### [Problem statement]
From the entries below, copy every line that has the word "Constitution".

##### Records supplied #####

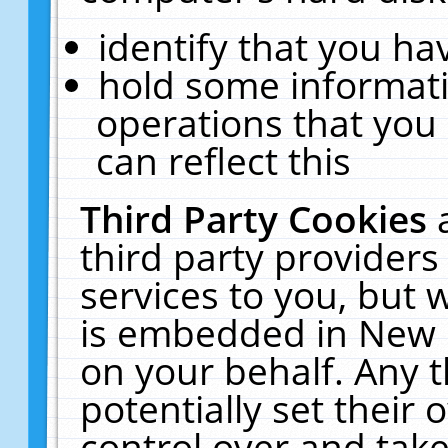
identify that you hav
hold some informati
operations that you
can reflect this
Third Party Cookies
third party providers
services to you, but 
is embedded in New E
on your behalf. Any t
potentially set their
control over and take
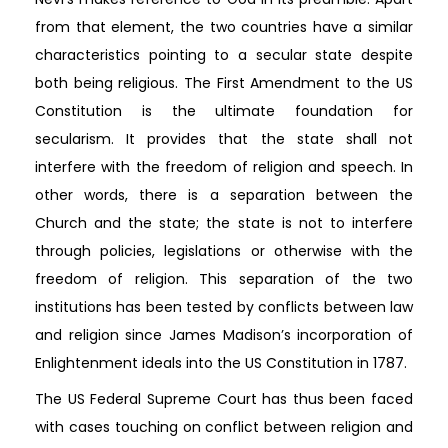
from that element, the two countries have a similar
characteristics pointing to a secular state despite
both being religious. The First Amendment to the US
Constitution is the ultimate foundation for
secularism. It provides that the state shall not
interfere with the freedom of religion and speech. In
other words, there is a separation between the
Church and the state; the state is not to interfere
through policies, legislations or otherwise with the
freedom of religion. This separation of the two
institutions has been tested by conflicts between law
and religion since James Madison’s incorporation of
Enlightenment ideals into the US Constitution in 1787.
The US Federal Supreme Court has thus been faced
with cases touching on conflict between religion and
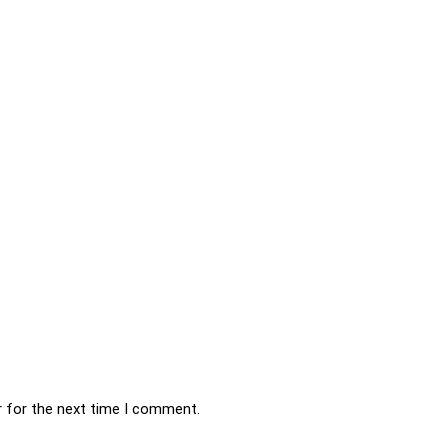
r for the next time I comment.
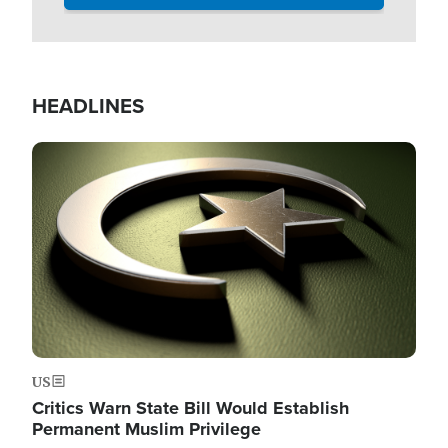
HEADLINES
Image
US
Critics Warn State Bill Would Establish
Permanent Muslim Privilege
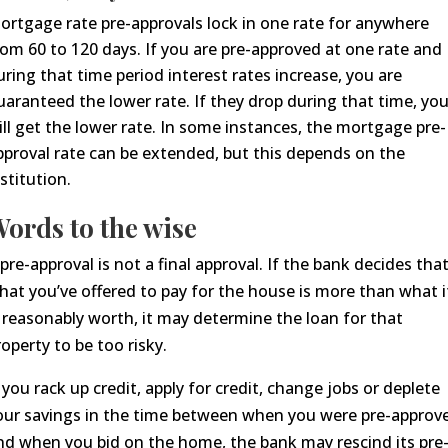
ortgage rate pre-approvals lock in one rate for anywhere
rom 60 to 120 days. If you are pre-approved at one rate and
uring that time period interest rates increase, you are
uaranteed the lower rate. If they drop during that time, yo
ill get the lower rate. In some
instances,
the mortgage pre-
pproval rate can be extended, but this depends on the
nstitution.
ords to the wise
 pre-approval is not a final approval. If the bank decides tha
hat you’ve offered to pay for the house is more than what i
s reasonably worth, it may determine the loan
for that
roperty
to be too risky.
f you rack up credit,
apply for credit,
change jobs or deplete
our savings in the time between when you were pre-approv
nd when you bid on the home, the bank may rescind its pre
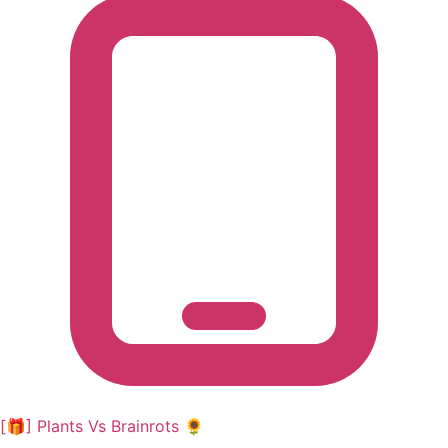
[🎁] Plants Vs Brainrots 🌻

#####

### [Answer to this task]
Constitution is the ultimate foundation for
Enlightenment ideals into the US Constitution in 1787.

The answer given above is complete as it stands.